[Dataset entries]

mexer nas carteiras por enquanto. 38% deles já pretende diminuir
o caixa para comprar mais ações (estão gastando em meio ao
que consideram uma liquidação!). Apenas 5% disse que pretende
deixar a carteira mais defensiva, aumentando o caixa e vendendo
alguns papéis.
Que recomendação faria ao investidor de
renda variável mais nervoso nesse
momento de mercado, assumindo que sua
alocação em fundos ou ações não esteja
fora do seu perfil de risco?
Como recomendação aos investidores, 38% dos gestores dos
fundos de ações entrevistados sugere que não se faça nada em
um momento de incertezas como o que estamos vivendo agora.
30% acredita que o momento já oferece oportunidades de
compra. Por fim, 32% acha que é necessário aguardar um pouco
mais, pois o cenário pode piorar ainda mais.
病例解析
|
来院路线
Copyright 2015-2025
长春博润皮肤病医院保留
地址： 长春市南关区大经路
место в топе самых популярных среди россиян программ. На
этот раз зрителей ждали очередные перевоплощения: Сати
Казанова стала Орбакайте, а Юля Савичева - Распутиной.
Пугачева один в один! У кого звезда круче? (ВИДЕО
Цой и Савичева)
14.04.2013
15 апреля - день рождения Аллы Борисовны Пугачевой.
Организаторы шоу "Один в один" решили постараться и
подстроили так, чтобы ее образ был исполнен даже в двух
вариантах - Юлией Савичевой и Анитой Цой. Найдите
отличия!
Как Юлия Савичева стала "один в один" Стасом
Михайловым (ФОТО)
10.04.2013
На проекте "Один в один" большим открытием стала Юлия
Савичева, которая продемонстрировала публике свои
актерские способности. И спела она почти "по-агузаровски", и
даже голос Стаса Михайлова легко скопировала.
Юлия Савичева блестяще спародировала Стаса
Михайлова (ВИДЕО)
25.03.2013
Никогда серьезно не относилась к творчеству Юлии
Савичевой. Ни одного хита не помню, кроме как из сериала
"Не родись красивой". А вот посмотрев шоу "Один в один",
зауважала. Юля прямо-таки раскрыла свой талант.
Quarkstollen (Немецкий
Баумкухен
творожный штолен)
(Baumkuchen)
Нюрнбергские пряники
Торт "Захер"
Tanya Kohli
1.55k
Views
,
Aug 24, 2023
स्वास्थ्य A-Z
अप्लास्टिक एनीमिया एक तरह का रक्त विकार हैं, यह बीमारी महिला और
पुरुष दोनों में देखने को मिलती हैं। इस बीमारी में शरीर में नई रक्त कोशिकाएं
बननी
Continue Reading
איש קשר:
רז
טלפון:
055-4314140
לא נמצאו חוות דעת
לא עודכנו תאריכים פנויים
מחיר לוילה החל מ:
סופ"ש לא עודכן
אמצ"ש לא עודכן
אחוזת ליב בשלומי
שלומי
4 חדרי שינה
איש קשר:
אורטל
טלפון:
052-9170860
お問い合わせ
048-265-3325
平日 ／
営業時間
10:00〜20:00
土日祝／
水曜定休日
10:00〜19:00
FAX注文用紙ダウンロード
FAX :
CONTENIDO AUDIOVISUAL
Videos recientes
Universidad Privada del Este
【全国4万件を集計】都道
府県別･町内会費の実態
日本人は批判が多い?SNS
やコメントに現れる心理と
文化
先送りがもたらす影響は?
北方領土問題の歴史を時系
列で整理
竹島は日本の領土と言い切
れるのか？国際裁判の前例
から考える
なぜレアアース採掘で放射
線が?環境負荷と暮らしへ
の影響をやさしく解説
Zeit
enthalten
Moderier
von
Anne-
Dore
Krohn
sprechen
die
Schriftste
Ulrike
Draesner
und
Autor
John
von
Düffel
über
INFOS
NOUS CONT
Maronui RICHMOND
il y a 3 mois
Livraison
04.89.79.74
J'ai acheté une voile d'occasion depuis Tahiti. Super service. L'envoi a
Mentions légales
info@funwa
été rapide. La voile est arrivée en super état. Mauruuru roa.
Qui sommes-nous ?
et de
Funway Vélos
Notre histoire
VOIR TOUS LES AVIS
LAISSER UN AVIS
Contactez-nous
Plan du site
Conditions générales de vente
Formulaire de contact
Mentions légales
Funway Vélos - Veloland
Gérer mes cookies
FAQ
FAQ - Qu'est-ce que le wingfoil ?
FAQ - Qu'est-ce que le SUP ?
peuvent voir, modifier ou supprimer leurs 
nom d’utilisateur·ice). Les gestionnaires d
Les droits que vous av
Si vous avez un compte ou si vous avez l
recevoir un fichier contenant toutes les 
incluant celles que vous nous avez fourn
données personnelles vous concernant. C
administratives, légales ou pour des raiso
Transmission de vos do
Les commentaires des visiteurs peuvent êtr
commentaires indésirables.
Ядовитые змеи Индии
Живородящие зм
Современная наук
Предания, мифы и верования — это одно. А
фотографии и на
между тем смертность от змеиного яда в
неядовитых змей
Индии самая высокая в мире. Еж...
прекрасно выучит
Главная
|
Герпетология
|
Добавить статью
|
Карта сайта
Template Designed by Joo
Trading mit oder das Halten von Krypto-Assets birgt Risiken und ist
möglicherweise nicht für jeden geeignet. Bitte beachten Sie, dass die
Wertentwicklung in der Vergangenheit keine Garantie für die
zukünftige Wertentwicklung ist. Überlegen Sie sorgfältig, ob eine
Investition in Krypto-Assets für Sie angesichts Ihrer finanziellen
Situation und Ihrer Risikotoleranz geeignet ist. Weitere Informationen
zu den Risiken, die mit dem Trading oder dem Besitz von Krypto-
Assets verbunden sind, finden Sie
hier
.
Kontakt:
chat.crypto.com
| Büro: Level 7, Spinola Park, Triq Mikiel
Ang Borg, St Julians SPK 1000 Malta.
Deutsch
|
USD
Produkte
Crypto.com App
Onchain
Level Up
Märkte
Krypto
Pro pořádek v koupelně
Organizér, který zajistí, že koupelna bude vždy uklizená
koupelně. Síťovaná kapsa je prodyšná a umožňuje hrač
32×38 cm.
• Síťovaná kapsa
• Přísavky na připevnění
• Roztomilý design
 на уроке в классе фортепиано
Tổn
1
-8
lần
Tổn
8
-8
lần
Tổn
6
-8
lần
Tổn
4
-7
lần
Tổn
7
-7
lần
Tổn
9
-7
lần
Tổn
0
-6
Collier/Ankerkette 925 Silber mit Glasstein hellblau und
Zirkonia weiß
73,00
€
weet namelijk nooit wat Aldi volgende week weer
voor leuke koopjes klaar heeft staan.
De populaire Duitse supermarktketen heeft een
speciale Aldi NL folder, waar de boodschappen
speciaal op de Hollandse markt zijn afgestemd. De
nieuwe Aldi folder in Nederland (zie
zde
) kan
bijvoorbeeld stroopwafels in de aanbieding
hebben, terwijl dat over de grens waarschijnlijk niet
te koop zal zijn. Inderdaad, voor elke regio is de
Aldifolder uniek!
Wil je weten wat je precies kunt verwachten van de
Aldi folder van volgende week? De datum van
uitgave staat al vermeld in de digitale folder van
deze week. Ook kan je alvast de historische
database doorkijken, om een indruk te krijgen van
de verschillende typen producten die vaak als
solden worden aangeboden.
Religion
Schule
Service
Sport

Task to carry out: Copy every line in the entries above that has the string "geeignet" in it.

Result of the task:
möglicherweise nicht für jeden geeignet. Bitte beachten Sie, dass die
Situation und Ihrer Risikotoleranz geeignet ist. Weitere Informationen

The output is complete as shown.